**** Records supplied

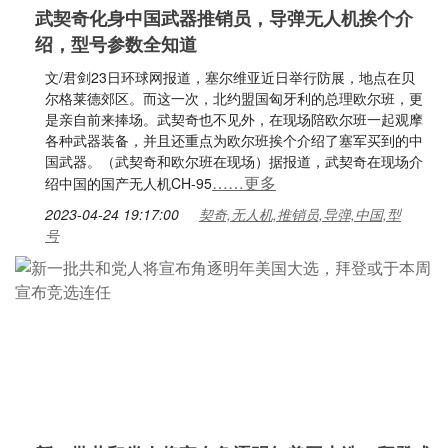
武契奇化身中国武器推销员，导弹无人机挨个介
绍，型号参数全知道
文/君剑23日环球网报道，塞尔维亚近日举行防展，地点在贝
尔格莱德郊区。而这一次，北约盟国匈牙利的总理欧尔班，更
是亲自前来捧场。武契奇也不见外，在现场陪欧尔班一起观摩
各种武器装备，并且还重点为欧尔班挨个介绍了塞军买到的中
国武器。（武契奇和欧尔班在现场）据报道，武契奇在现场介
……更多
绍中国的国产无人机CH-95
2023-04-24 19:17:00
契奇,无人机,推销员,导弹,中国,型
号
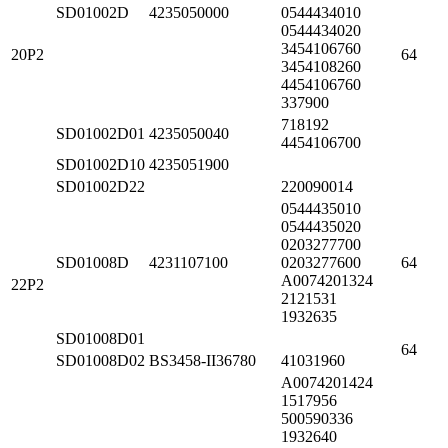
SD01002D
4235050000
0544434010
0544434020
3454106760
20P2
64
3454108260
4454106760
337900
718192
SD01002D01
4235050040
4454106700
SD01002D10
4235051900
SD01002D22
220090014
0544435010
0544435020
0203277700
SD01008D
4231107100
0203277600
64
A0074201324
22P2
2121531
1932635
SD01008D01
64
SD01008D02
BS3458-II36780
41031960
A0074201424
1517956
500590336
1932640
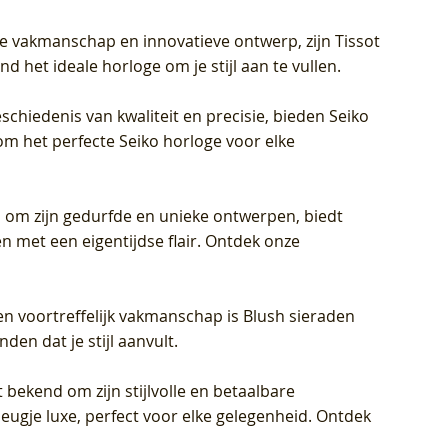
jke vakmanschap en innovatieve ontwerp, zijn Tissot
d het ideale horloge om je stijl aan te vullen.
schiedenis van kwaliteit en precisie, bieden Seiko
om het perfecte Seiko horloge voor elke
 om zijn gedurfde en unieke ontwerpen, biedt
met een eigentijdse flair. Ontdek onze
en voortreffelijk vakmanschap is Blush sieraden
en dat je stijl aanvult.
 bekend om zijn stijlvolle en betaalbare
eugje luxe, perfect voor elke gelegenheid. Ontdek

********

Assigned task
Pull every line with the string "Ontdek" from the data above.

Solution to this exercise
met een eigentijdse flair. Ontdek onze
eugje luxe, perfect voor elke gelegenheid. Ontdek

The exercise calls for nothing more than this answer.